## What this task involves
Work out the number of lines below containing the word "Board" and give nothing besides it.

[Records shown — start]

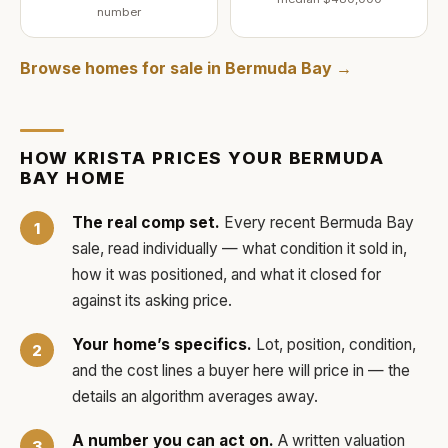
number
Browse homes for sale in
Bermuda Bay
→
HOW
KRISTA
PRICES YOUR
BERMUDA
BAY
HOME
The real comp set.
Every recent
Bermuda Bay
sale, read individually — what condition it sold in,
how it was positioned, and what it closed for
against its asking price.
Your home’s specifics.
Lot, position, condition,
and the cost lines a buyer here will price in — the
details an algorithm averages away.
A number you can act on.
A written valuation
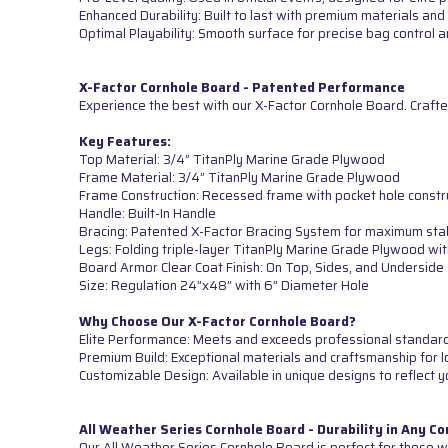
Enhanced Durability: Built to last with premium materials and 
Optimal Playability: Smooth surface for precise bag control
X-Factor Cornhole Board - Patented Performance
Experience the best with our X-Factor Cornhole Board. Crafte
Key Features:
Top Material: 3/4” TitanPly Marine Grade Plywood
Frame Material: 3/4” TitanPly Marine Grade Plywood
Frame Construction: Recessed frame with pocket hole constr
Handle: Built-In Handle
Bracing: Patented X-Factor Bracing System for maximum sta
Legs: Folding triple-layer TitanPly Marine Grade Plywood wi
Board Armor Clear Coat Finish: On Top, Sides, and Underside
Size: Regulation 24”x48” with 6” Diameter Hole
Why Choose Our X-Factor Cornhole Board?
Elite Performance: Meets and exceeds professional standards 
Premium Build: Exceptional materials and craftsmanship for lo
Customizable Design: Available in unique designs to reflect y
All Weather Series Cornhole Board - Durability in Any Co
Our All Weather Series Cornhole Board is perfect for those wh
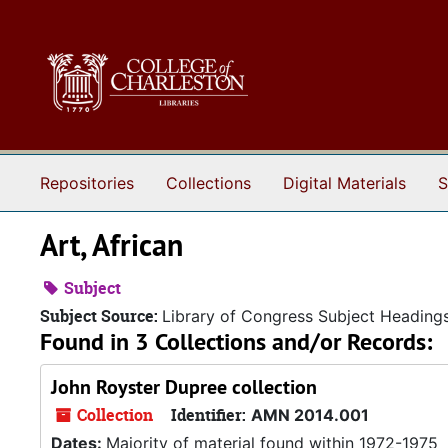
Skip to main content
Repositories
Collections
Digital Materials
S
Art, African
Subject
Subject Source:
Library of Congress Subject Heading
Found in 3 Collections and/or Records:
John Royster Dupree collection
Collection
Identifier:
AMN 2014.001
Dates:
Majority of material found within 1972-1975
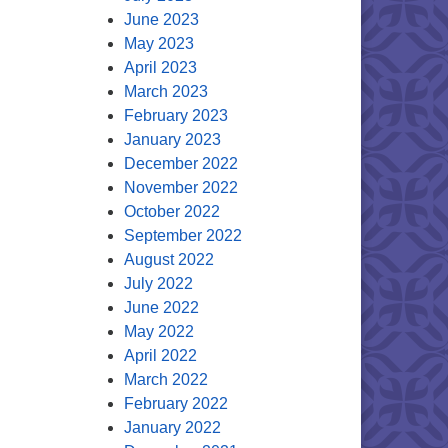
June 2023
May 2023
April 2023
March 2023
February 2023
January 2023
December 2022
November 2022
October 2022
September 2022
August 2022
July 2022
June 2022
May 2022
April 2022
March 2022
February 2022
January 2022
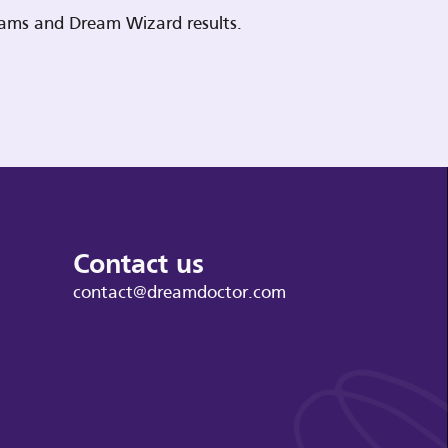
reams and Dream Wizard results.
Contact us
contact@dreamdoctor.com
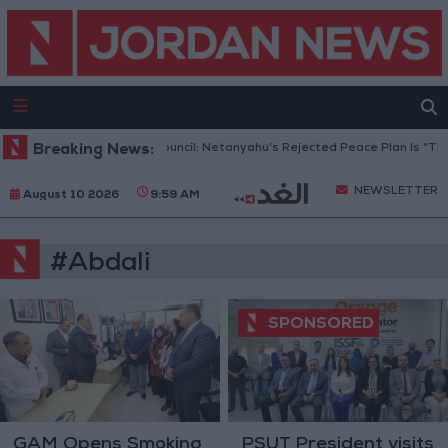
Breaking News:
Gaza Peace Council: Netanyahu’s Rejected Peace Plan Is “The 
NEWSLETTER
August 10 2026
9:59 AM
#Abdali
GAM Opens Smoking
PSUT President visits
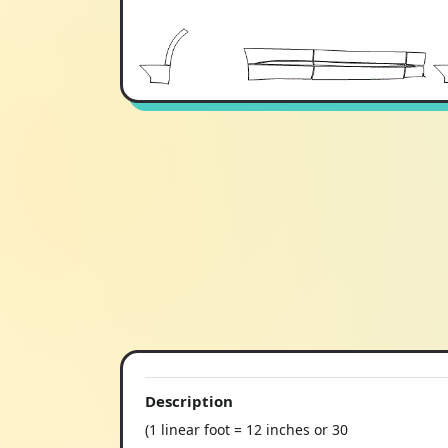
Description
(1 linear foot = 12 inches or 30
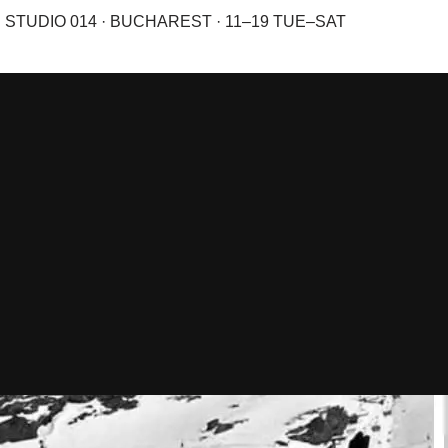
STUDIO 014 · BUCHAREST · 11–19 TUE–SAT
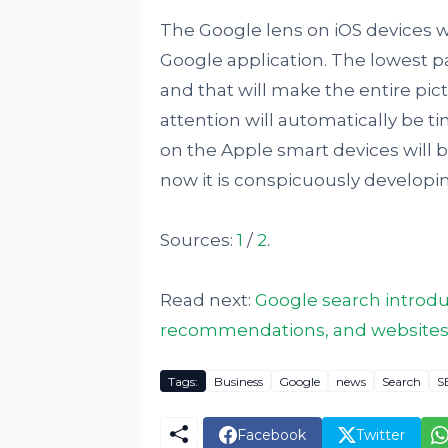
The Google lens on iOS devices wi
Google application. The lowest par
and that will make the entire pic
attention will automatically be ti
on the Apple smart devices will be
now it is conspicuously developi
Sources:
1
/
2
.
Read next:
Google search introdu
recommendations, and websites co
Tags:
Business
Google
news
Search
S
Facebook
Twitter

[Records shown — finish]

## Result of this exercise
6